#### Exercise
Among the lines below, keep only those from the one containing "comments can and will be" through the one containing "inappropriate. All submissions", and reproduce them exactly.

#### Dataset extract
———

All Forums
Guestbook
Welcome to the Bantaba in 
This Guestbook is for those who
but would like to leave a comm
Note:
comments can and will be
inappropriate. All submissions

———

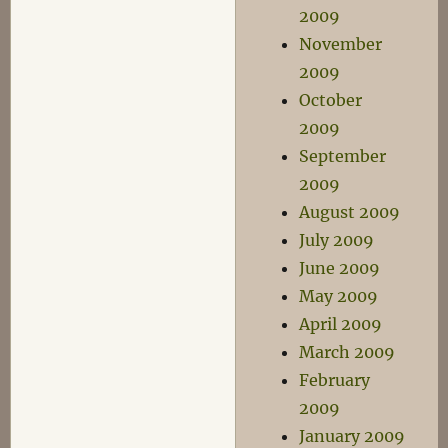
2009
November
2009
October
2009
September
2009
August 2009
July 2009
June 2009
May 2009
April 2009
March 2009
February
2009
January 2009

———

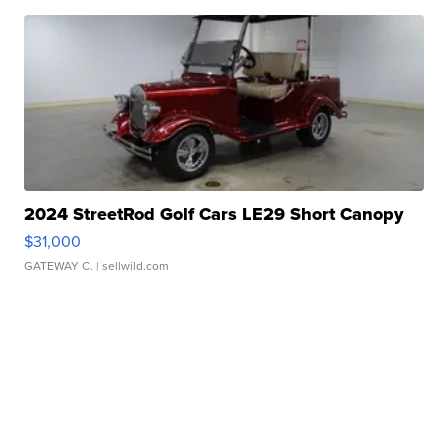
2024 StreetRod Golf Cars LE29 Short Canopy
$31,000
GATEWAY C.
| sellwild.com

———

#### Solved problem
comments can and will be
inappropriate. All submissions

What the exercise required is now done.